In some cases, national promotional banks finance even marketable projects. This happens if such projects are crucial for the country´s infrastructure and NPBI´s involvement can speed up its realization. This would be case for various infrastructure projects such as cycling paths, local roads, multi-storey car parks, traffic management systems, homes for the elderly persons, water management infrastructure, community centres, multipurpose arenas or public transport companies’ fleets.

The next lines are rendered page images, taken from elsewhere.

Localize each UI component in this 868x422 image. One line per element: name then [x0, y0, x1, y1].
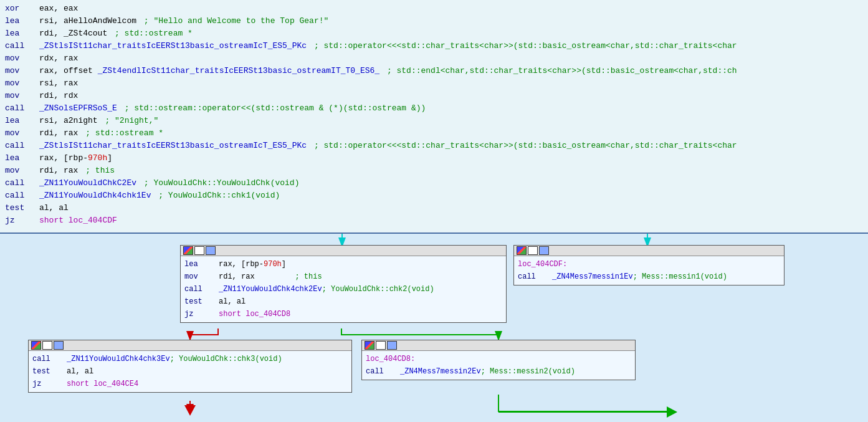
- asm-line: lea rsi, a2night ; "2night,": [5, 115, 863, 127]
- block-content-1: learax, [rbp-970h] movrdi, rax ; this ca…: [181, 256, 506, 322]
- flow-graph-area: learax, [rbp-970h] movrdi, rax ; this ca…: [0, 234, 868, 422]
- top-disassembly: xor eax, eax lea rsi, aHelloAndWelcom ; …: [0, 0, 868, 234]
- asm-line: call _ZN11YouWouldChk4chk1Ev ; YouWouldC…: [5, 189, 863, 202]
- asm-line: test al, al: [5, 202, 863, 214]
- asm-line: jz short loc_404CDF: [5, 214, 863, 227]
- asm-line: lea rax, [rbp-970h]: [5, 152, 863, 165]
- block-header-4: [362, 340, 635, 351]
- block-header-1: [181, 246, 506, 256]
- block-node-1[interactable]: learax, [rbp-970h] movrdi, rax ; this ca…: [180, 245, 507, 323]
- block-content-4: loc_404CD8: call_ZN4Mess7messin2Ev ; Mes…: [362, 351, 635, 380]
- asm-line: mov rdi, rdx: [5, 90, 863, 102]
- asm-line: call _ZN11YouWouldChkC2Ev ; YouWouldChk:…: [5, 177, 863, 189]
- graph-icon: [31, 341, 41, 350]
- hex-icon: [206, 246, 216, 255]
- graph-icon: [517, 246, 527, 255]
- asm-line: mov rdi, rax ; std::ostream *: [5, 127, 863, 140]
- list-icon: [376, 341, 386, 350]
- asm-line: call _ZStlsISt11char_traitsIcEERSt13basi…: [5, 40, 863, 52]
- block-header-3: [29, 340, 351, 351]
- asm-line: lea rsi, aHelloAndWelcom ; "Hello and We…: [5, 15, 863, 27]
- asm-line: call _ZNSolsEPFRSoS_E ; std::ostream::op…: [5, 102, 863, 115]
- asm-line: lea rdi, _ZSt4cout ; std::ostream *: [5, 27, 863, 40]
- list-icon: [528, 246, 538, 255]
- asm-line: call _ZStlsISt11char_traitsIcEERSt13basi…: [5, 140, 863, 152]
- asm-line: mov rdi, rax ; this: [5, 165, 863, 177]
- svg-marker-6: [667, 406, 677, 418]
- hex-icon: [54, 341, 64, 350]
- svg-marker-5: [184, 405, 196, 416]
- asm-line: mov rdx, rax: [5, 52, 863, 65]
- block-node-3[interactable]: call_ZN11YouWouldChk4chk3Ev ; YouWouldCh…: [28, 340, 352, 393]
- hex-icon: [387, 341, 397, 350]
- block-header-2: [514, 246, 784, 256]
- graph-icon: [183, 246, 193, 255]
- list-icon: [194, 246, 204, 255]
- asm-line: mov rsi, rax: [5, 77, 863, 90]
- list-icon: [42, 341, 52, 350]
- graph-icon: [365, 341, 374, 350]
- asm-line: mov rax, offset _ZSt4endlIcSt11char_trai…: [5, 65, 863, 77]
- asm-line: xor eax, eax: [5, 2, 863, 15]
- block-node-4[interactable]: loc_404CD8: call_ZN4Mess7messin2Ev ; Mes…: [361, 340, 636, 380]
- block-node-2[interactable]: loc_404CDF: call_ZN4Mess7messin1Ev ; Mes…: [513, 245, 785, 285]
- block-content-3: call_ZN11YouWouldChk4chk3Ev ; YouWouldCh…: [29, 351, 351, 392]
- hex-icon: [539, 246, 549, 255]
- block-content-2: loc_404CDF: call_ZN4Mess7messin1Ev ; Mes…: [514, 256, 784, 285]
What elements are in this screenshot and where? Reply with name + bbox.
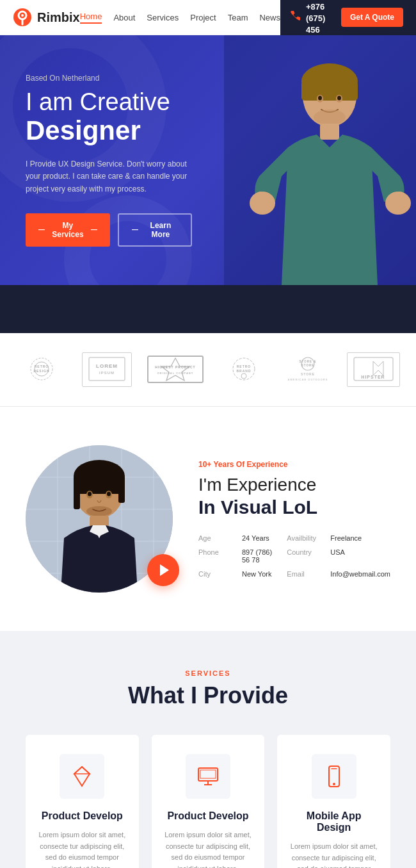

Financial instruments are a targeted way of support, offered to the project promoters when they need it for designed purposes. A way from the application to the financing is usually straightforward and less bureaucratic compared to grants. Involvement of an NPBI can also catalyse the mobilization of private resources. Project promoters can combine a commercial loan with a soft loan from the NPBI, including the junior financing. Such combination lowers the risk for a commercial bank and makes financing more available, often on more favourable conditions (lower interest rate, longer maturity or grace period, lower collateral etc.). This allows to realize much needed infrastructure projects at present, not postponing them into an indefinite future due to budgetary constraints.
In line with its mid-term strategy, the NRB focuses also on sustainable development of Czech regions and municipalities. The NRB offers to the public sector not only financing, but also specialized advisory services. We can assist project promoters with the assessment and preparation of the projects and recommend the most suitable financing model.